Importante saperlo: il brevetto tutela l’esclusiva, ma non autorizza automaticamente a produrre o commercializzare. Se la vostra invenzione migliora un’invenzione precedente ancora coperta da brevetto altrui, potrebbe essere necessaria una licenza.
Non sono brevettabili, in quanto tali, le teorie scientifiche, i metodi commerciali, i programmi per elaboratore, né i metodi di diagnosi o trattamento medico. Possono invece essere tutelati i procedimenti tecnici che si basano su software, purché abbiano carattere inventivo.
Esiste anche il modello di utilità, una forma di protezione più semplice e rapida (durata 10 anni), pensata per innovazioni di forma o configurazione di oggetti e strumenti.
Ricerche di anteriorità
Prima di depositare una domanda, è opportuno verificare se l’invenzione sia davvero nuova e originale. Le ricerche di anteriorità si conducono sulle principali banche dati brevettuali internazionali, consultabili anche gratuitamente:
UIBM – Ufficio Italiano Brevetti e Marchi – www.uibm.gov.it
WIPO – Organizzazione Mondiale della Proprietà Intellettuale – www.wipo.int
EPO – Ufficio Brevetti Europeo – www.epo.org
USPTO – Ufficio Brevetti USA – www.uspto.gov
Queste ricerche servono anche a monitorare i brevetti dei concorrenti e a verificare che la vostra attività non interferisca con diritti già esistenti.
Depositi in Italia e all'estero
La domanda di brevetto deve contenere una descrizione dettagliata dell’invenzione, i disegni esplicativi e le rivendicazioni – la parte che definisce l’oggetto della protezione. Rimane riservata per 18 mesi, poi diventa pubblica.
Dal deposito italiano, avete 12 mesi per estendere la protezione all’estero, mantenendo la data di priorità italiana.

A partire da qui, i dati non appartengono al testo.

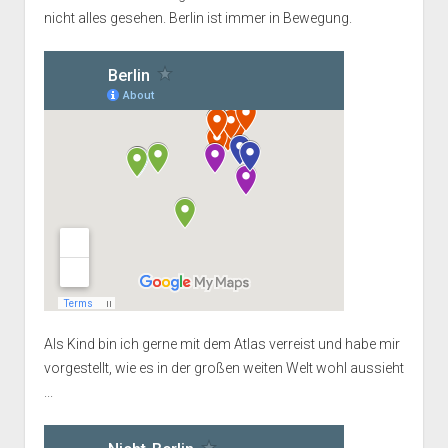
nicht alles gesehen. Berlin ist immer in Bewegung.
Als Kind bin ich gerne mit dem Atlas verreist und habe mir
vorgestellt, wie es in der großen weiten Welt wohl aussieht
...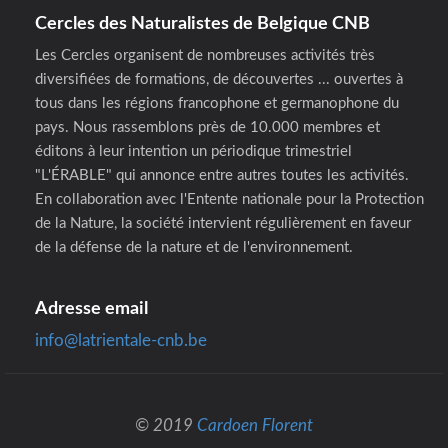
Cercles des Naturalistes de Belgique CNB
Les Cercles organisent de nombreuses activités très
diversifiées de formations, de découvertes ... ouvertes à
tous dans les régions francophone et germanophone du
pays. Nous rassemblons près de 10.000 membres et
éditons à leur intention un périodique trimestriel
"L'ÉRABLE" qui annonce entre autres toutes les activités.
En collaboration avec l'Entente nationale pour la Protection
de la Nature, la société intervient régulièrement en faveur
de la défense de la nature et de l'environnement.
Adresse email
info@latrientale-cnb.be
© 2019
Cardoen Florent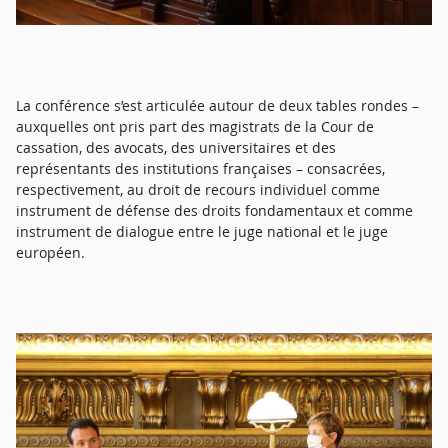
La conférence s’est articulée autour de deux tables rondes –
auxquelles ont pris part des magistrats de la Cour de
cassation, des avocats, des universitaires et des
représentants des institutions françaises – consacrées,
respectivement, au droit de recours individuel comme
instrument de défense des droits fondamentaux et comme
instrument de dialogue entre le juge national et le juge
européen.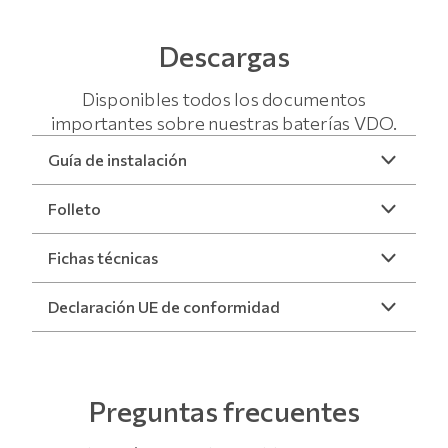
Descargas
Disponibles todos los documentos
importantes sobre nuestras baterías VDO.
Guía de instalación
Folleto
Fichas técnicas
Declaración UE de conformidad
Preguntas frecuentes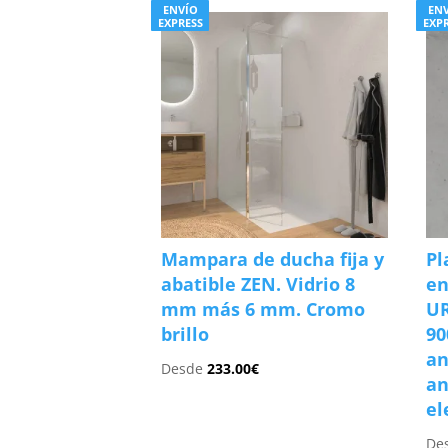
ENVÍO
EN
EXPRESS
EXP
Mampara de ducha fija y
Pl
abatible ZEN. Vidrio 8
e
mm más 6 mm. Cromo
U
brillo
90
an
Desde
233.00
€
an
el
De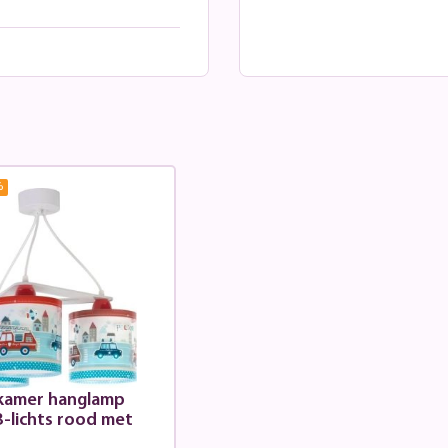
%
kamer hanglamp
3-lichts rood met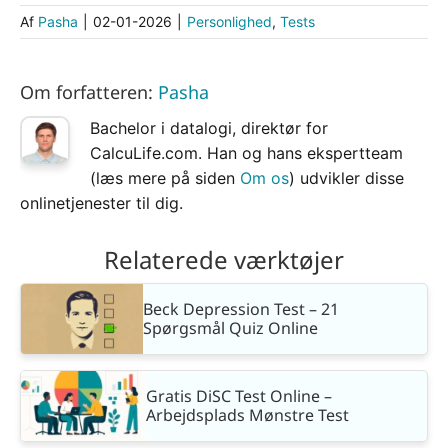
Af
Pasha
|
02-01-2026
|
Personlighed
,
Tests
Om forfatteren:
Pasha
Bachelor i datalogi, direktør for
CalcuLife.com. Han og hans ekspertteam
(læs mere på siden
Om os
) udvikler disse
onlinetjenester til dig.
Relaterede værktøjer
Beck Depression Test – 21
Spørgsmål Quiz Online
Gratis DiSC Test Online –
Arbejdsplads Mønstre Test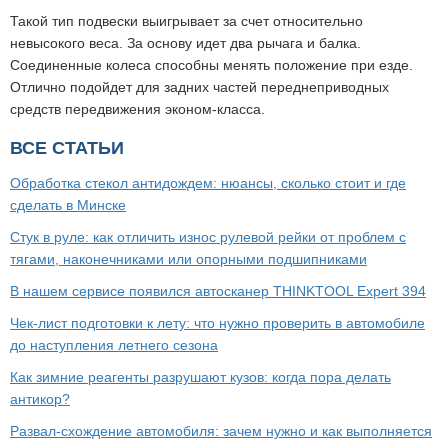
Такой тип подвески выигрывает за счет относительно
невысокого веса. За основу идет два рычага и балка.
Соединенные колеса способны менять положение при езде.
Отлично подойдет для задних частей переднеприводных
средств передвижения эконом-класса.
ВСЕ СТАТЬИ
Обработка стекол антидождем: нюансы, сколько стоит и где
сделать в Минске
Стук в руле: как отличить износ рулевой рейки от проблем с
тягами, наконечниками или опорными подшипниками
В нашем сервисе появился автосканер THINKTOOL Expert 394
Чек-лист подготовки к лету: что нужно проверить в автомобиле
до наступления летнего сезона
Как зимние реагенты разрушают кузов: когда пора делать
антикор?
Развал-схождение автомобиля: зачем нужно и как выполняется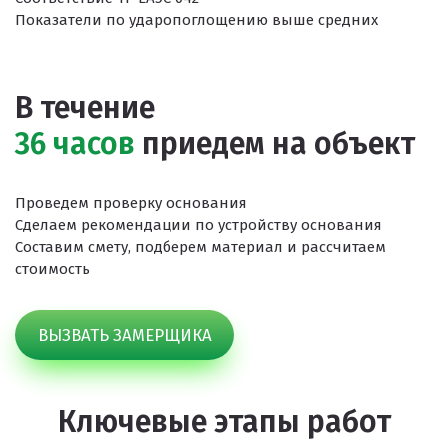
Показатели по ударопоглощению выше средних
В течение
36 часов
приедем на объект
Проведем проверку основания
Сделаем рекомендации по устройству основания
Составим смету, подберем материал и рассчитаем
стоимость
ВЫЗВАТЬ ЗАМЕРЩИКА
Ключевые этапы работ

Le principali strade:
Depositi nazionali diretti
paese per paese
Brevetto Europeo (EPO)
copre l’Italia e numerosi altri paesi europei con un’unica procedura
Domanda internazionale PCT
consente di “prenotare” la protezione in oltre 150 paesi, posticipando le decisioni definitive fino a 30-31 mesi dal primo deposito
Mantenimento
I brevetti richiedono il pagamento di tasse annuali di mantenimento. Salvo eccezioni, la durata massima è di 20 anni dalla data di deposito.